Memory Fences

onAcc::memFence is a visibility and ordering primitive inside kernels. It is not a barrier, therefore not wait for other threads to reach the same point. Instead, it tells the backend how data writes before the fence must become visible relative to data reads and writes after the fence.

With a scope you define between which thread hierarchy levels the visibility guarantee applies.

onAcc::scope::block for communication inside one thread block,
onAcc::scope::device for communication across blocks on the same device.

With an order you specify the ordering guarantee of the memory operations.

Block-Scope Ordering

The first example manages thread block shared data ordering without atomics. One thread publishes two values in shared memory. The fence guarantees that the write to shared[0] becomes visible before the later write to shared[1] is observed as published. On a device with API host and device kind cpu there is no possibility that wrong values are read because the number of threads within a thread block is always one. On parallel devices, e.g. a GPU, the ordering guarantee is required.

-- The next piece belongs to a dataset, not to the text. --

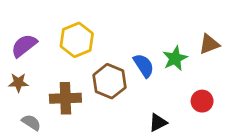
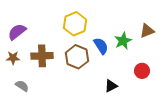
yellow hexagon: (77, 40) -> (75, 24), moved
brown cross: (65, 98) -> (42, 56), moved

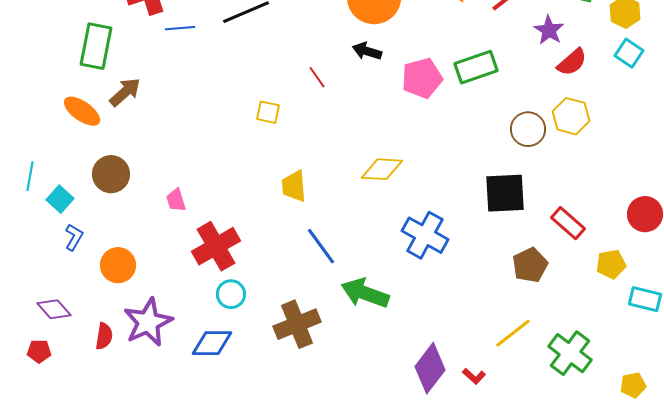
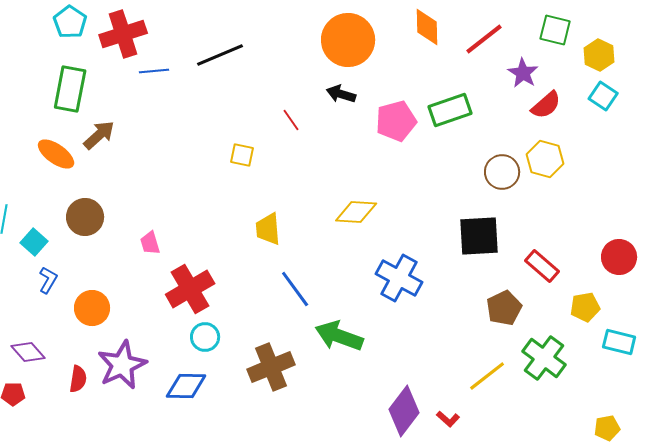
green cross: (570, 353) -> (544, 358), moved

template<uint32_t T_chunkSize>
struct BlockFenceKernel
{
    ALPAKA_FN_ACC void operator()(onAcc::concepts::Acc auto const& acc, concepts::IMdSpan auto successFlag) const
    {
        auto shared = onAcc::declareSharedMdArray<int, uniqueId()>(acc, CVec<uint32_t, T_chunkSize>{});

        // only one thread is setting intial conditions
        for([[maybe_unused]] auto _ : onAcc::makeIdxMap(acc, onAcc::worker::threadsInBlock, IdxRange{1u}))
        {
            shared[0] = 1;
            shared[1] = 2;
        }

        // guarantee that all threads see the initialized shared data
        onAcc::syncBlockThreads(acc);

        for(auto [tid] : onAcc::makeIdxMap(acc, onAcc::worker::threadsInBlock, IdxRange{T_chunkSize}))
        {
            // producer
            if(tid == 0u)
            {
                shared[0] = 10;
                onAcc::memFence(acc, onAcc::scope::block, onAcc::order::release);
                shared[1] = 20;
            }

            auto observedB = shared[1];
            onAcc::memFence(acc, onAcc::scope::block, onAcc::order::acquire);
            auto observedA = shared[0];

            // (observedA, observedB) must be (10, 20) or (1, 2)
            if(observedA == 1 && observedB == 20)
            {
                // The following case can never happen
                onAcc::atomicExch(acc, &successFlag[0u], 0u);
            }
        }
    }
};

The kernel start with a frame spec and the initialization of the success flag are shown below.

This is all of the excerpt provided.